478 | Emily Wed. Feb. 7, 2007 at 8:49pmIn response to the Dwangela pregnancy:
Have you noticed that Dwight is maturing as the season moves along? Look at how he acted last season. He’s such a different person now. He acts more and more like an adult every episode now that he has found someone that he truly cares about. And Angela HAS been known to surprise us sometimes (such as LIKING Dwight in the first place, haha!), so a pregnancy is something I could DEFINITELY see in the near future.
477 | Emily Wed. Feb. 7, 2007 at 8:45pmYeah I don’t understand Karen… Jim is obviously still in love with Pam so why would they still be together? If I were her I wouldn’t still be with him if he was openly in love with her. I like Karen and all, but I am honestly just waiting for her and Jim to split !
476 | Mariah Wed. Feb. 7, 2007 at 7:54pmOk, i don’t know if someone said this or not already but here goes:
Why was karen so confident that the kiss between Jim and Pam meant nothing. Especially since he told her that he still had feelings for Pam.

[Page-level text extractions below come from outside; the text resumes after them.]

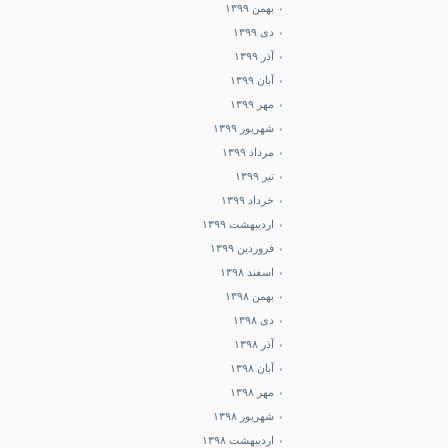
بهمن ۱۳۹۹
دی ۱۳۹۹
آذر ۱۳۹۹
آبان ۱۳۹۹
مهر ۱۳۹۹
شهریور ۱۳۹۹
مرداد ۱۳۹۹
تیر ۱۳۹۹
خرداد ۱۳۹۹
اردیبهشت ۱۳۹۹
فروردین ۱۳۹۹
اسفند ۱۳۹۸
بهمن ۱۳۹۸
دی ۱۳۹۸
آذر ۱۳۹۸
آبان ۱۳۹۸
مهر ۱۳۹۸
شهریور ۱۳۹۸
اردیبهشت ۱۳۹۸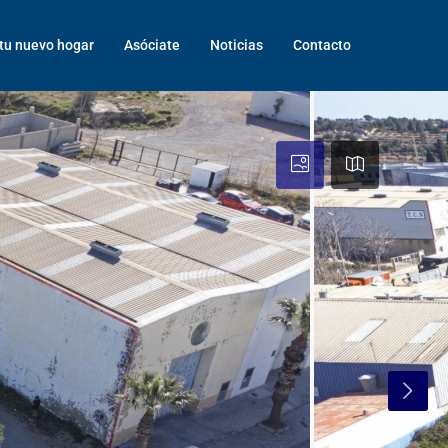
tu nuevo hogar
Asóciate
Noticias
Contacto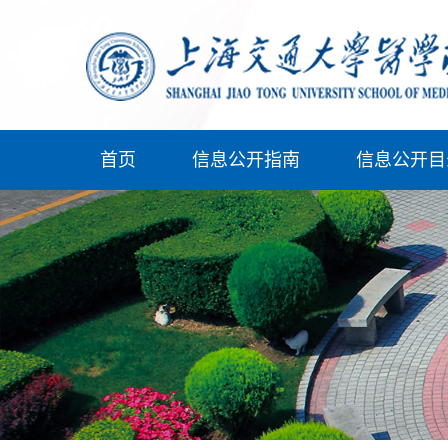
首页
信息公开指南
信息公开目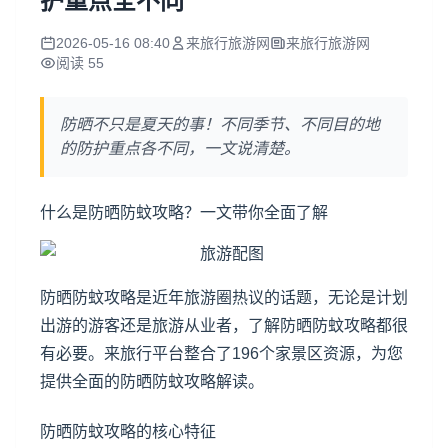
护重点全不同
2026-05-16 08:40
来旅行旅游网
来旅行旅游网
阅读 55
防晒不只是夏天的事！不同季节、不同目的地
的防护重点各不同，一文说清楚。
什么是防晒防蚊攻略？一文带你全面了解
防晒防蚊攻略是近年旅游圈热议的话题，无论是计划
出游的游客还是旅游从业者，了解防晒防蚊攻略都很
有必要。来旅行平台整合了196个家景区资源，为您
提供全面的防晒防蚊攻略解读。
防晒防蚊攻略的核心特征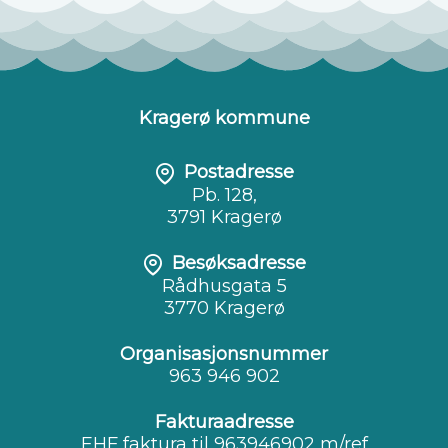
Kragerø kommune
Postadresse
Pb. 128,
3791 Kragerø
Besøksadresse
Rådhusgata 5
3770 Kragerø
Organisasjonsnummer
963 946 902
Fakturaadresse
EHF faktura til 963946902 m/ref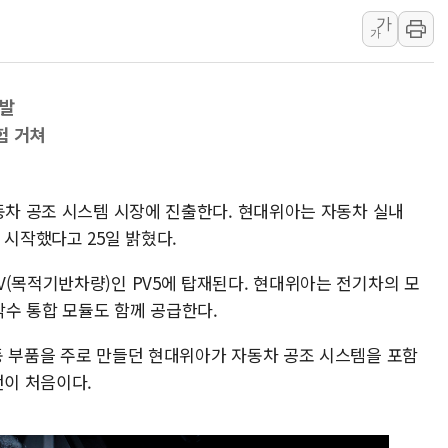
가
中 전방위 아파트 부양
가
인제 용대리 계곡서 수
동해시, 11~14일 '
개발
강원 중·남부 동해안 
험 거쳐
청양 밭에서 일하던 9
폭염에 車 운전면허 기
동차 공조 시스템 시장에 진출한다. 현대위아는 자동차 실내
 시작했다고 25일 밝혔다.
V(목적기반차량)인 PV5에 탑재된다. 현대위아는 전기차의 모
수 통합 모듈도 함께 공급한다.
동 부품을 주로 만들던 현대위아가 자동차 공조 시스템을 포함
번이 처음이다.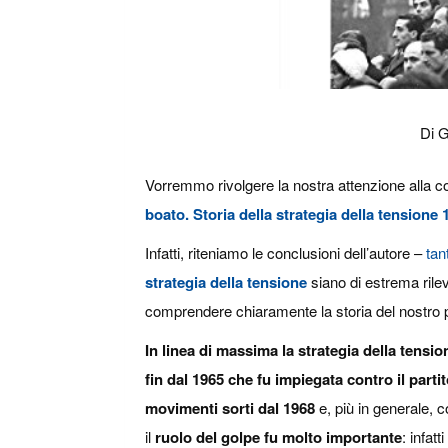
Di 
Vorremmo rivolgere la nostra attenzione alla c
boato. Storia della strategia della tensione 
Infatti, riteniamo le conclusioni dell’autore –
tan
strategia della tensione
siano di estrema rileva
comprendere chiaramente la storia del nostro 
In linea di massima la strategia della tens
fin dal 1965 che fu impiegata contro il partito
movimenti sorti dal 1968
e, più in generale, co
il
ruolo del golpe fu molto importante
: infat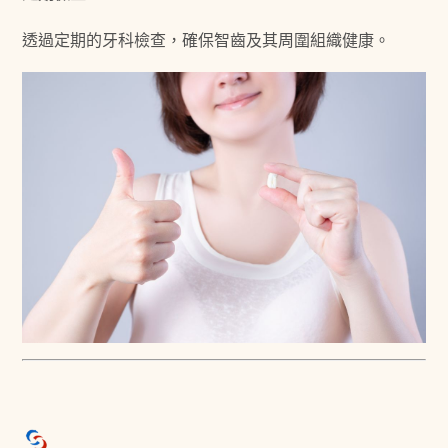
透過定期的牙科檢查，確保智齒及其周圍組織健康。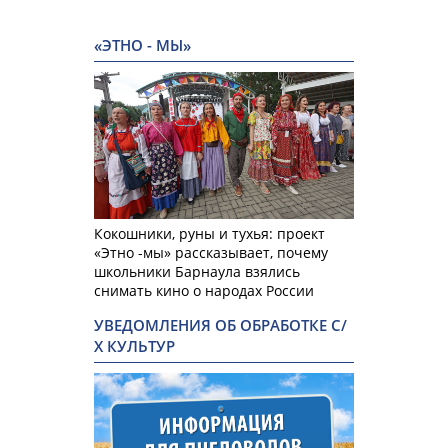
«ЭТНО - МЫ»
Кокошники, руны и тухья: проект
«Этно -мы» рассказывает, почему
школьники Барнаула взялись
снимать кино о народах России
УВЕДОМЛЕНИЯ ОБ ОБРАБОТКЕ С/
Х КУЛЬТУР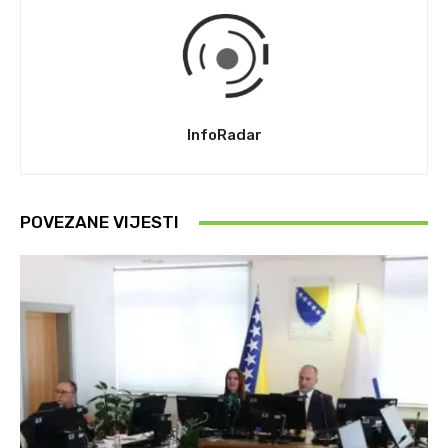
InfoRadar
POVEZANE VIJESTI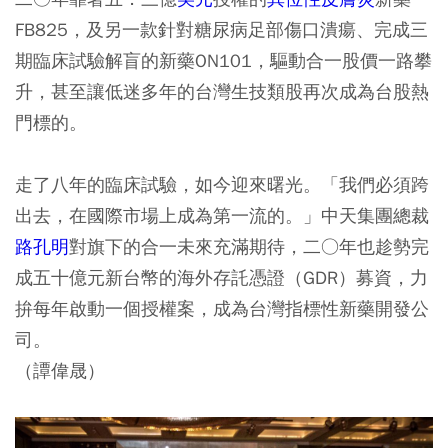
FB825，及另一款針對糖尿病足部傷口潰瘍、完成三
期臨床試驗解盲的新藥ON101，驅動合一股價一路攀
升，甚至讓低迷多年的台灣生技類股再次成為台股熱
門標的。
走了八年的臨床試驗，如今迎來曙光。「我們必須跨
出去，在國際市場上成為第一流的。」中天集團總裁
路孔明
對旗下的合一未來充滿期待，二○年也趁勢完
成五十億元新台幣的海外存託憑證（GDR）募資，力
拚每年啟動一個授權案，成為台灣指標性新藥開發公
司。
（譚偉晟）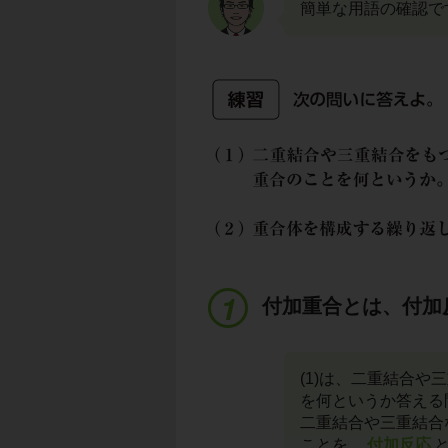
簡単な用語の確認で
付加重合とは、付加
(1)は、二重結合
を何というか答える
二重結合や三重結合
ことを、
付加反応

475 | Dwangela Makes me Laugh Wed. Feb. 7, 2007 at 7:17pmAm i the only one that thought that was just a little bit weird?
m3k1,
In Dwight and Angela’s conversation about whether she was taking any prescription drugs, I took her look to mean, “Duh, of course I’m on the pill.” I think Dwight even looks somewhat relieved after that, if I remember correctly.
474 | rar728 Wed. Feb. 7, 2007 at 1:53pmHe did say GD girlfriend. No doubt.